From Darkness Comes Box SetFrom Darkness Comes: The Horror Box Set

Thorn Publishing, February 2014

Kindle, $.99 

Reviewed by Michael R. Collings 

It’s something of a recent phenomenon in eBooks—packaging a number of highly rated novels as a ‘boxed set’ available on Kindle for less than a dollar. It results in a powerful publicity tool for the authors whose books are included and an equally powerful opportunity for a wide range of entertaining reading.

From Darkness Comes: The Horror Box Set contains eight complete novels: That Ghoul Ava, by TW Brown; Kin, by Kealan Patrick Burke; The Colony: Genesis, by Michaelbrent Collings; Chronicler of the Undead, by Mainak Dhar; Painted Darkness, by Brian James Freeman; Chasing Spirits, by Glynn James; The Home, by Scott Nicholson; and Preta’s Realm: The Haunting, by J. Thorn.

Since I’ve now read two of the selections, I suppose it is appropriate for me to put in my two-bits worth of reviewing.

I read Michaelbrent’s The Colony: Genesis when it first came out. It is the opening salvo in a multi-volume zombie-saga, the final installment of which is scheduled for later this year. Since I’ve already spoken to some degree about it (and the comments will be reprinted in my forthcoming Chain of Evil: The JournalStone Guide to Writing Darkness), I will say here only that each volume of the series confirms my faith in my son’s storytelling abilities.

The second book in the set—Scott Nicholson’s The Home—was new to me, even though it was first published 2005. I had tried to read another Nicholson novel several months ago but was unable to finish it, so I approached this one with some trepidation.

And at first, the trepidation seemed warranted.

In many ways, The Home seemed like an extended cliché. The setting is a 1930s monstrosity, a featureless grey building that had originally housed an insane asylum—with all of the accoutrements of horror that such places feature—and now is home to several dozen children. The children themselves initially come across as typical: social misfits that include the fifteen-year-old bully and his sycophantic, army-jacketed flunky; an anorexic/bulimic girl whose distorted body-image controls her thinking; a sensitive twelve-year-old who, abused mentally and physically by his psychiatrist father, had retreated into a mental world fashioned along the lines of his favorite tough-guy actors. The institution’s director is an alcoholic whose surface religiosity masks his own deep flaws, including his need to administer corporal punishment whether deserved or not. The head scientist is determined to make his name as a psychiatrist—mentioning the holy trinity of Freud, Skinner, and himself—regardless of the physical and emotional trauma to his victims/subjects. Social workers are reduced to their nickname, “shrinking” their charges’ self-esteem while bolstering their own.

Then something remarkable happens. Gradually, as the major characters assemble and begin the task of revealing themselves through their words, their actions, and, most critically, their thoughts, The Home moves from threatening to degenerate into a clichéd mess and instead strikes out in unusual and original directions.

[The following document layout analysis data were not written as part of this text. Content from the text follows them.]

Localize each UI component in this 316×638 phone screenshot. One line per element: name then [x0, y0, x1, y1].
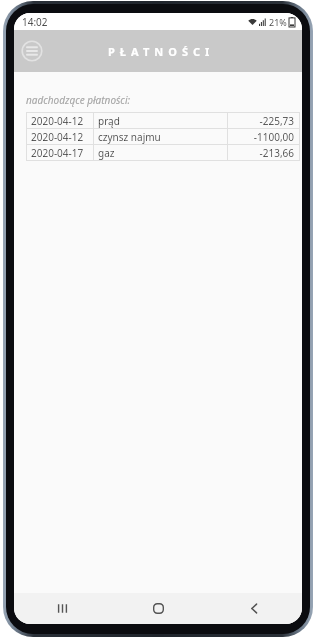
- staticText: -213,66: [228, 146, 294, 160]
- staticText: gaz: [98, 146, 227, 160]
- staticText: prąd: [98, 114, 227, 128]
- staticText: 2020-04-12: [31, 130, 93, 144]
- staticText: 2020-04-17: [31, 146, 93, 160]
- button[interactable]: 2020-04-17: [26, 145, 300, 160]
- staticText: nadchodzące płatności:: [26, 93, 131, 107]
- staticText: 14:02: [22, 15, 48, 29]
- staticText: PŁATNOŚCI: [108, 44, 215, 59]
- staticText: 21%: [269, 16, 287, 28]
- staticText: 2020-04-12: [31, 114, 93, 128]
- button[interactable]: Menu: [19, 38, 45, 64]
- staticText: -225,73: [228, 114, 294, 128]
- button[interactable]: Home: [110, 593, 206, 624]
- button[interactable]: Back: [206, 593, 302, 624]
- button[interactable]: Recent apps: [14, 593, 110, 624]
- staticText: czynsz najmu: [98, 130, 227, 144]
- staticText: -1100,00: [228, 130, 294, 144]
- button[interactable]: 2020-04-12: [26, 129, 300, 144]
- button[interactable]: 2020-04-12: [26, 113, 300, 128]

Largely through layers of motivation, self-revelation, and deft narrative pacing, Nicholson transforms what could have been ordinary into a constantly evolving study of barriers—between sanity and insanity, science and religion, and, most importantly, life and death. With each page, the story develops greater and greater complexity and ambiguity, leading to a conclusion that is apocalyptic in the oldest sense of the word—an ‘uncovering,’ a ‘revealing’ of  truths beyond anything the characters might have imagined.

As a story, The Home offers entertainment and intrigue while inviting readers to reconsider many of their assumptions about sanity, truth, life, even reality itself.